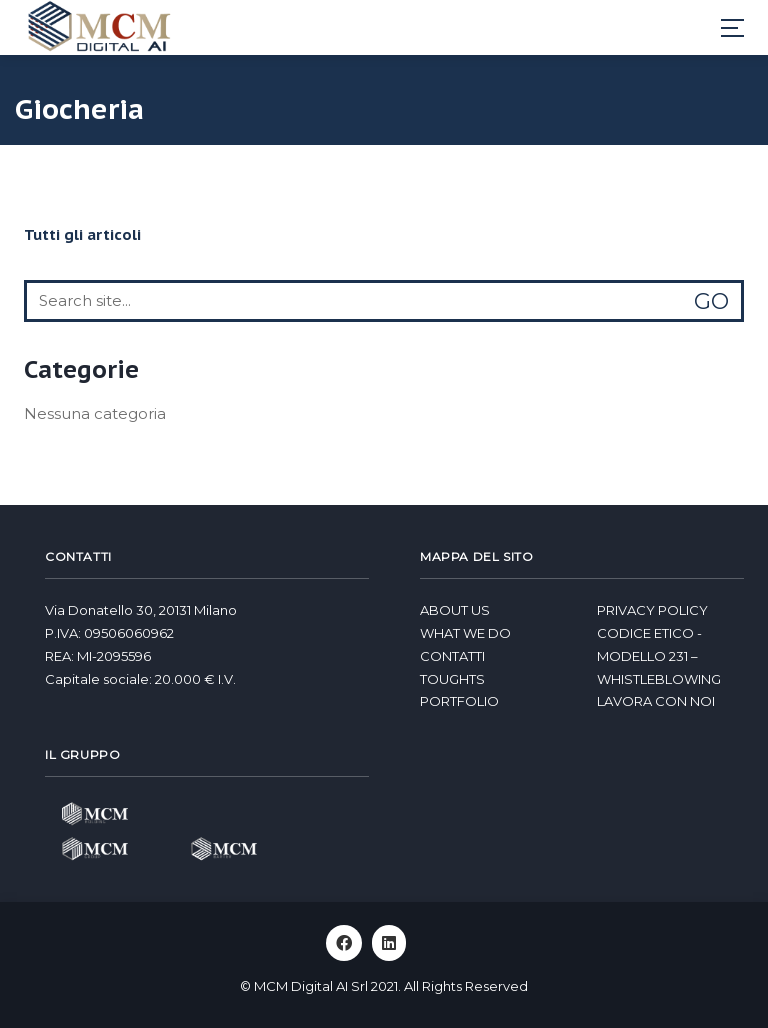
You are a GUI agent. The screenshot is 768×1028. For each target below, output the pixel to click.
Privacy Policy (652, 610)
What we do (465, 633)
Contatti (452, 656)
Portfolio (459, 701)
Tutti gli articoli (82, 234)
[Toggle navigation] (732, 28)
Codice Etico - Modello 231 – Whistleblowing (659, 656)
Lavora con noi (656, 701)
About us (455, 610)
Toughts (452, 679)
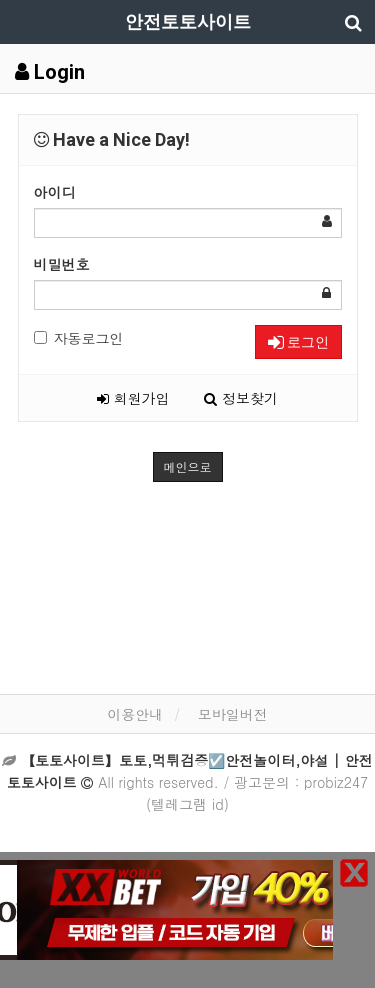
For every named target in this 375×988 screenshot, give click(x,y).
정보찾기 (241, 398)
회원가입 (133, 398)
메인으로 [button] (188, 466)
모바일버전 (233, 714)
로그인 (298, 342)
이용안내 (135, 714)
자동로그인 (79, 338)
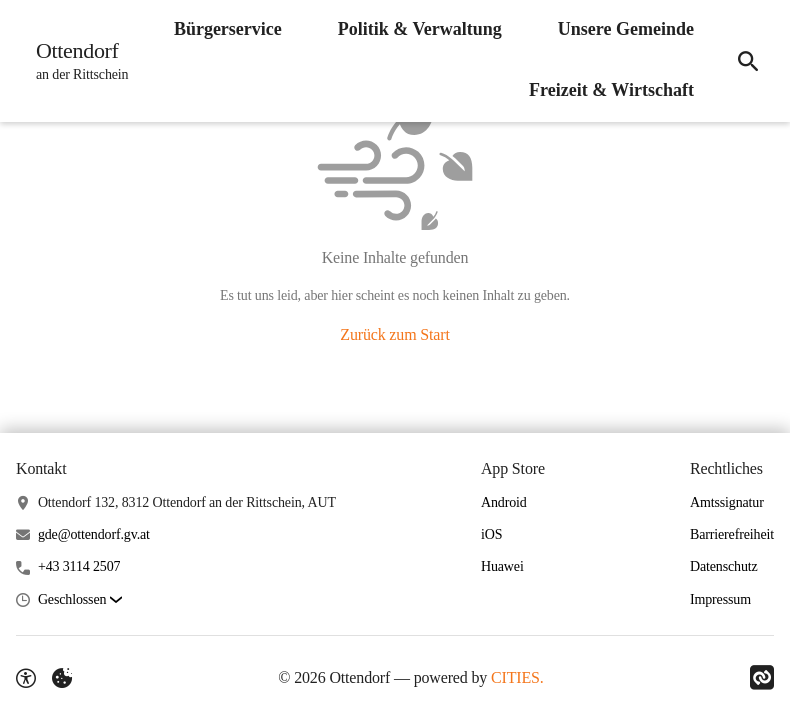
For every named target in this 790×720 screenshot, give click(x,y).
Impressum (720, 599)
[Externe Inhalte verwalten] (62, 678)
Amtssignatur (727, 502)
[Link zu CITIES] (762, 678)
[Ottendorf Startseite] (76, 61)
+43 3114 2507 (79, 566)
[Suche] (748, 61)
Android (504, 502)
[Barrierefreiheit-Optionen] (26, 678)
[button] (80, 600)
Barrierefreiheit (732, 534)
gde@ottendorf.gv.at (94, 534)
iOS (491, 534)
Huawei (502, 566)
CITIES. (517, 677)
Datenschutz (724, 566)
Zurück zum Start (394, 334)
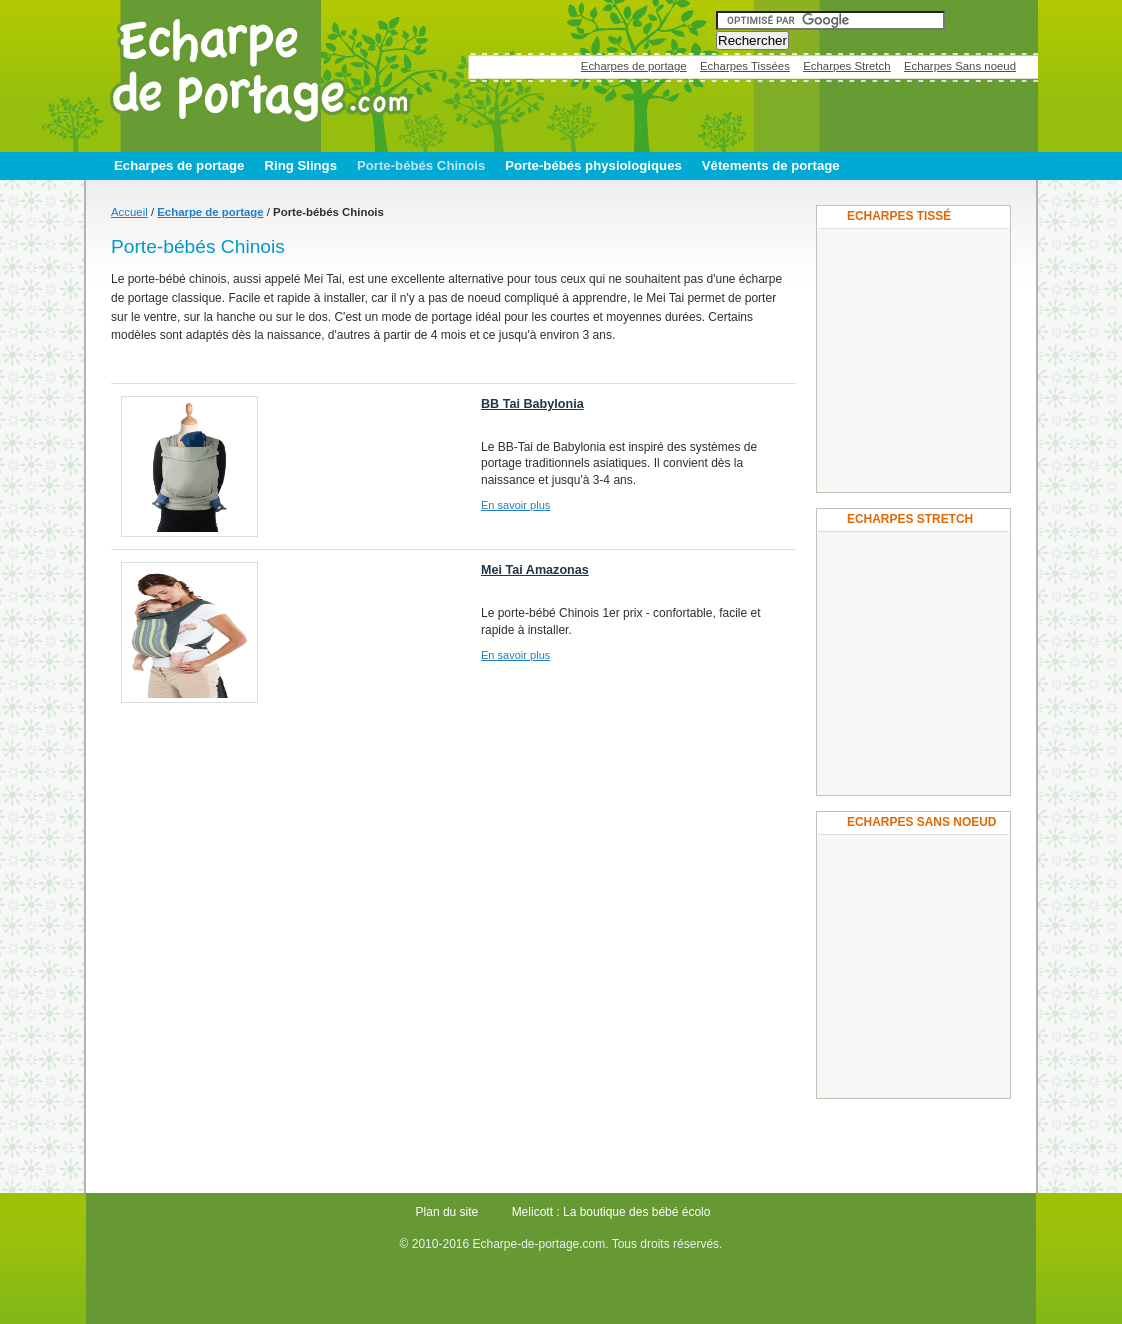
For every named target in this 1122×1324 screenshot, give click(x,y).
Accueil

________

WHAT TO WORK ON: Restate word for word the lines from the one with "Tutti gli articoli (82, 234)" to the end of the material, both included. Do not include the pictures.

EXPECTED OUTPUT:
Tutti gli articoli (82, 234)
[Toggle navigation] (732, 28)
Codice Etico - Modello 231 – Whistleblowing (659, 656)
Lavora con noi (656, 701)
About us (455, 610)
Toughts (452, 679)
For every named target in this 375×988 screenshot, give click(x,y).
정보찾기 (241, 398)
회원가입 (133, 398)
메인으로 [button] (188, 466)
모바일버전 (233, 714)
로그인 (298, 342)
이용안내 (135, 714)
자동로그인 (79, 338)
For every named target in this 790×720 screenshot, give click(x,y).
Impressum (720, 599)
[Externe Inhalte verwalten] (62, 678)
Amtssignatur (727, 502)
[Link zu CITIES] (762, 678)
[Ottendorf Startseite] (76, 61)
+43 3114 2507 (79, 566)
[Suche] (748, 61)
Android (504, 502)
[Barrierefreiheit-Optionen] (26, 678)
[button] (80, 600)
Barrierefreiheit (732, 534)
gde@ottendorf.gv.at (94, 534)
iOS (491, 534)
Huawei (502, 566)
CITIES. (517, 677)
Datenschutz (724, 566)
Zurück zum Start (394, 334)
For every named target in this 1122×1324 screenshot, give click(x,y).
Accueil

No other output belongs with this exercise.